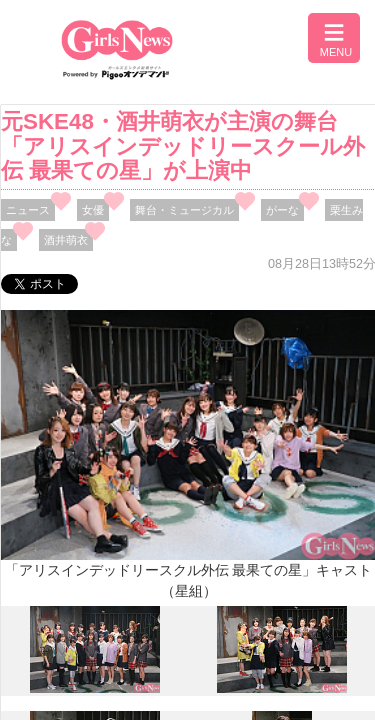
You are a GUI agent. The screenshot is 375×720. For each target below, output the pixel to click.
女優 (93, 210)
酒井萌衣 (66, 240)
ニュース (28, 210)
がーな (282, 210)
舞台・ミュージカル (184, 210)
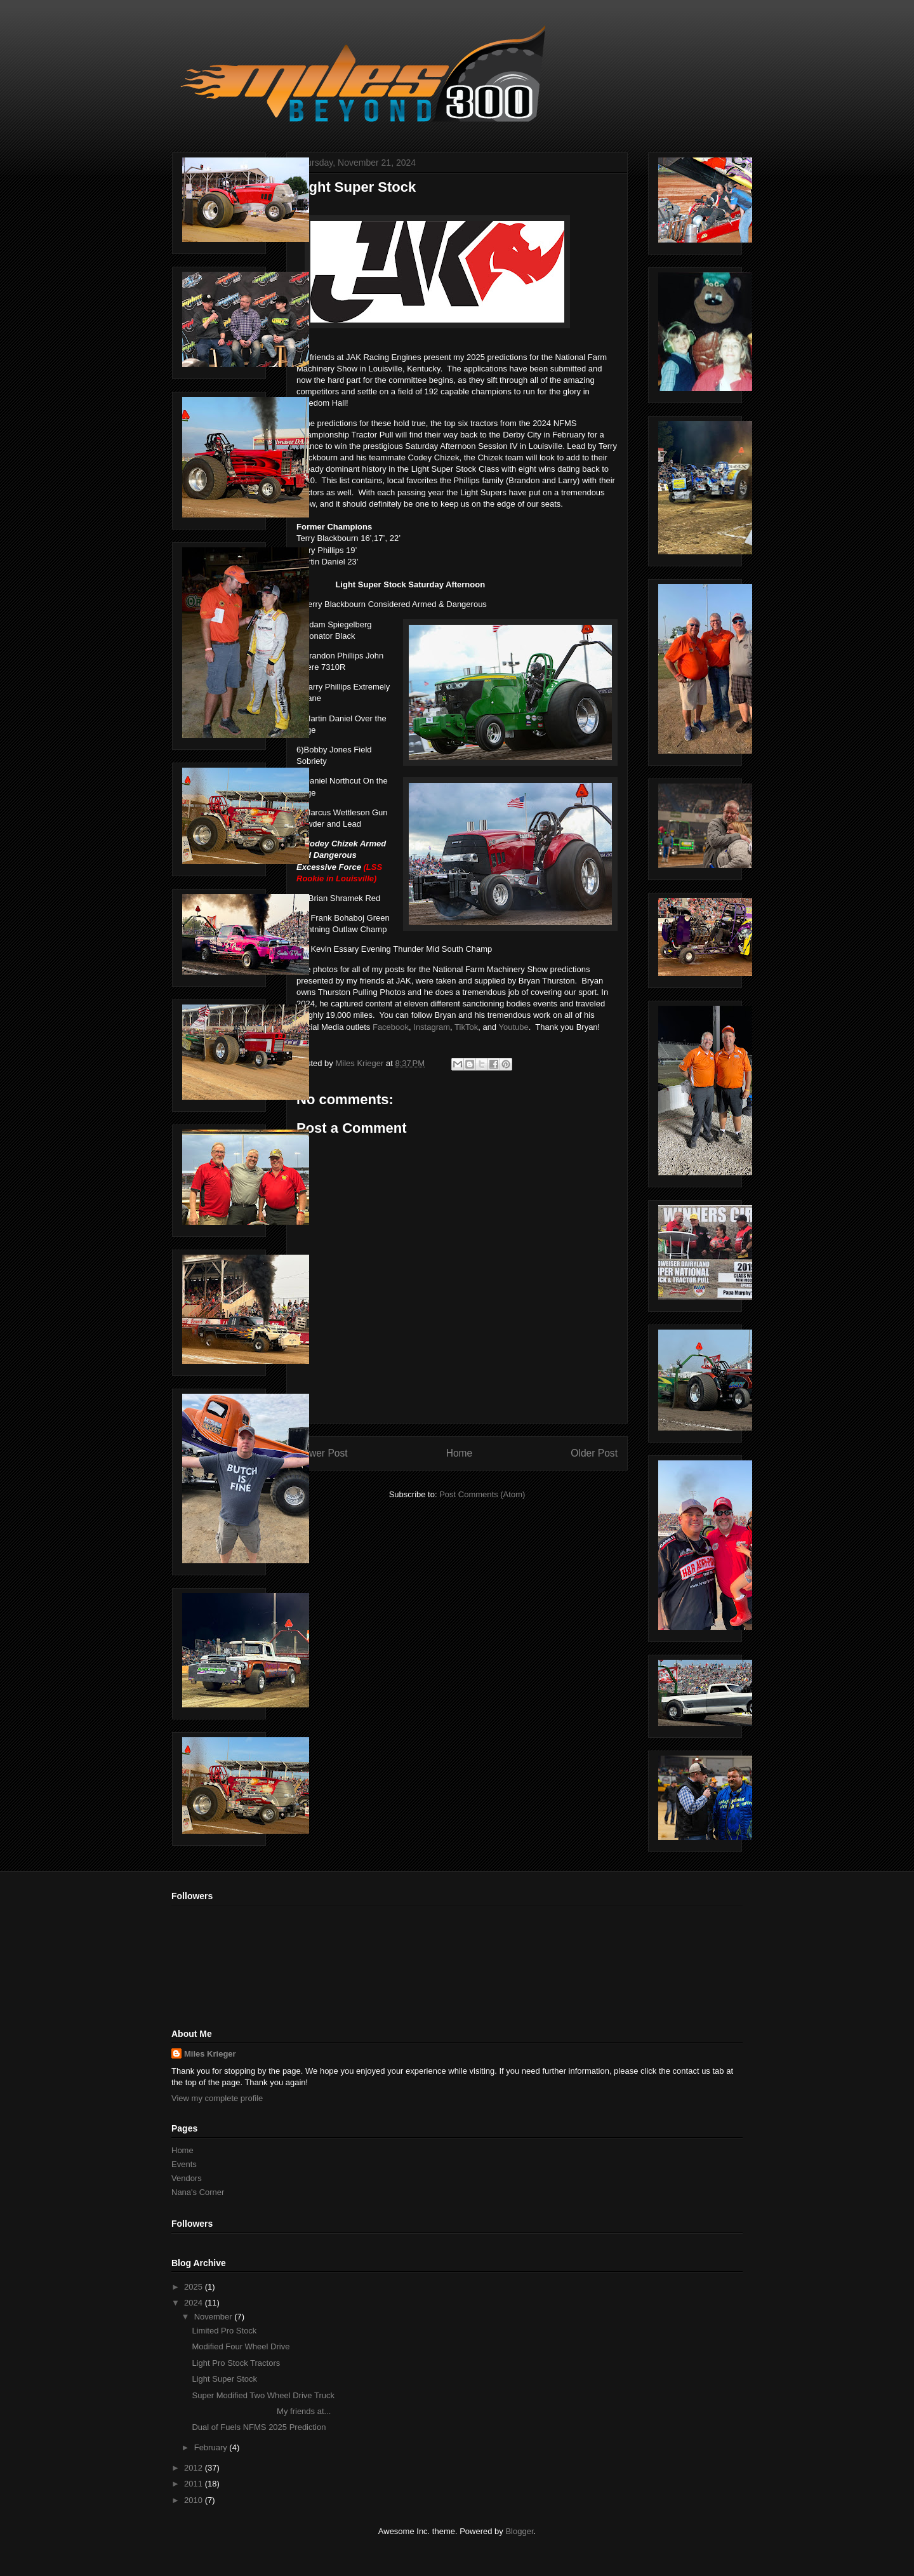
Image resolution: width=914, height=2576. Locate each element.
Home (459, 1453)
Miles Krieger (210, 2054)
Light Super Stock (224, 2379)
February (212, 2447)
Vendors (186, 2178)
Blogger (519, 2531)
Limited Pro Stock (224, 2330)
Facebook (391, 1027)
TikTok (466, 1027)
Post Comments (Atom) (482, 1494)
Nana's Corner (197, 2192)
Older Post (594, 1453)
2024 (194, 2302)
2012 (194, 2468)
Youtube (513, 1027)
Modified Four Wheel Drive (240, 2346)
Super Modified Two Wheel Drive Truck (263, 2395)
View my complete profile (217, 2098)
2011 (194, 2483)
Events (184, 2164)
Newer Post (322, 1453)
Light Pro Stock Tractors (236, 2363)
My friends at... (261, 2411)
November (214, 2316)
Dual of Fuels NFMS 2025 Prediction (259, 2427)
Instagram (431, 1027)
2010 (194, 2500)
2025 (194, 2287)
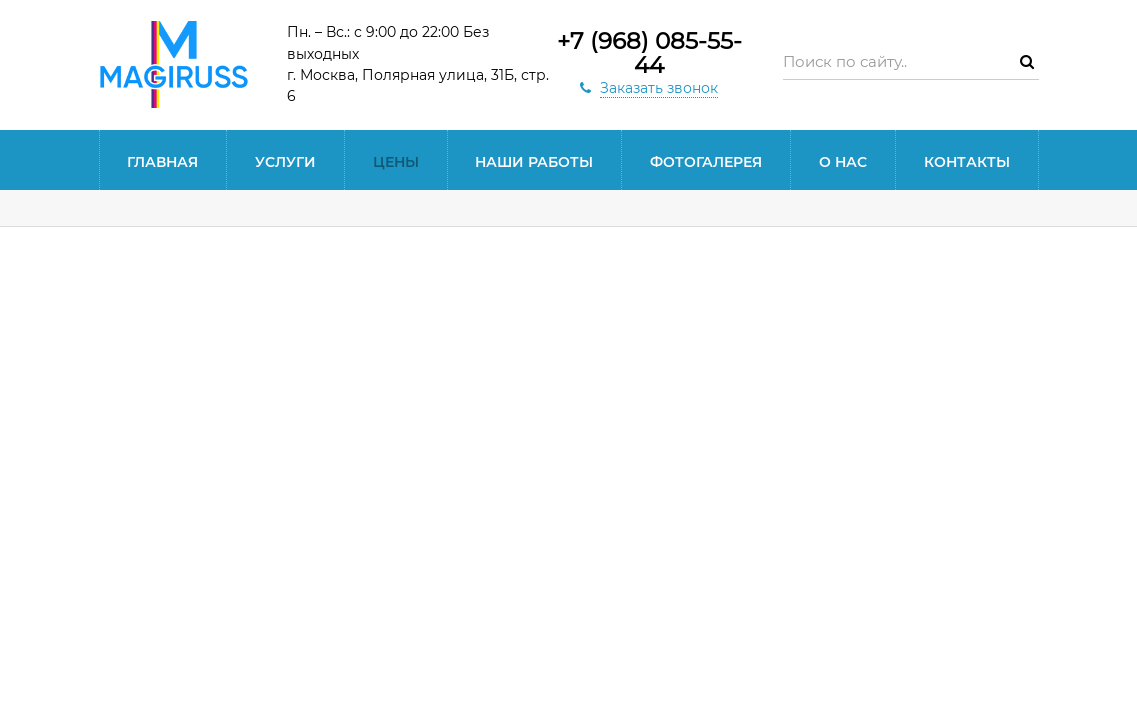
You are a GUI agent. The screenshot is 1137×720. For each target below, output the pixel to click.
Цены (396, 162)
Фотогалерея (706, 162)
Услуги (285, 162)
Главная (162, 162)
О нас (843, 162)
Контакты (967, 162)
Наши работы (534, 162)
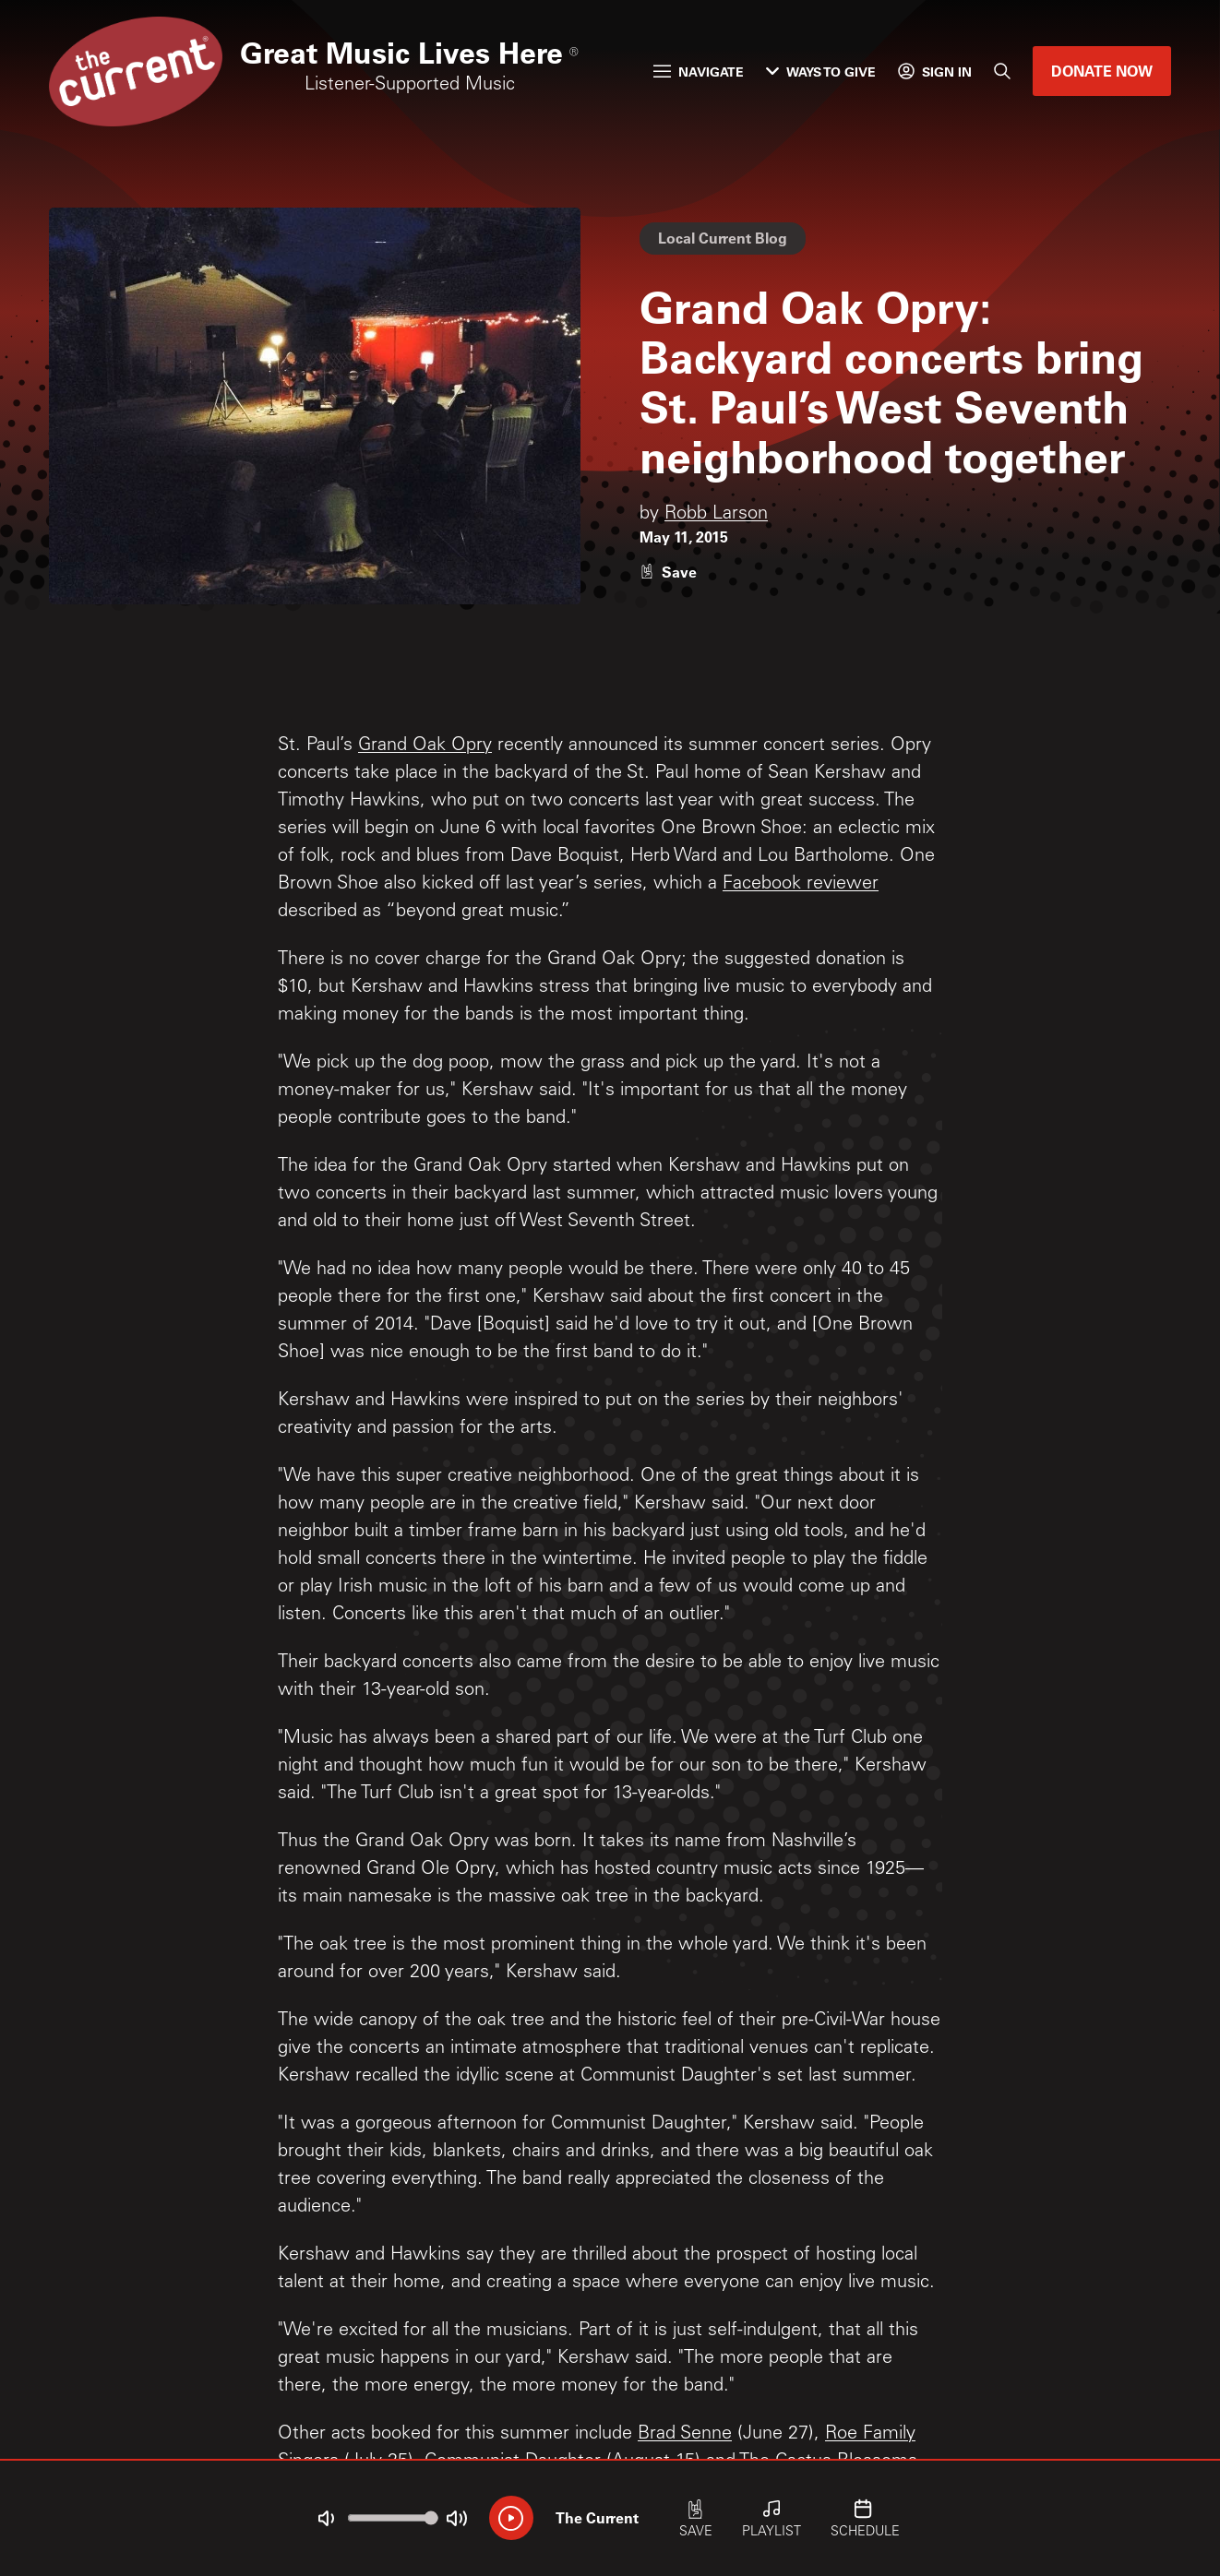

■ ■ ■ ■ ■ ■ ■

## ASSIGNED TASK
Here the job is to retype exactly the lines that start at the one containing "My friends at... (261, 2411)" and run through the end of the records above, leaving out pictures.

## SOLUTION BELOW
My friends at... (261, 2411)
November (214, 2316)
Dual of Fuels NFMS 2025 Prediction (259, 2427)
Instagram (431, 1027)
2010 (194, 2500)
2025 (194, 2287)
You are a GUI agent. The screenshot is 1137×720. For each target below, output the pixel to click.
Цены (396, 162)
Фотогалерея (706, 162)
Услуги (285, 162)
Главная (162, 162)
О нас (843, 162)
Контакты (967, 162)
Наши работы (534, 162)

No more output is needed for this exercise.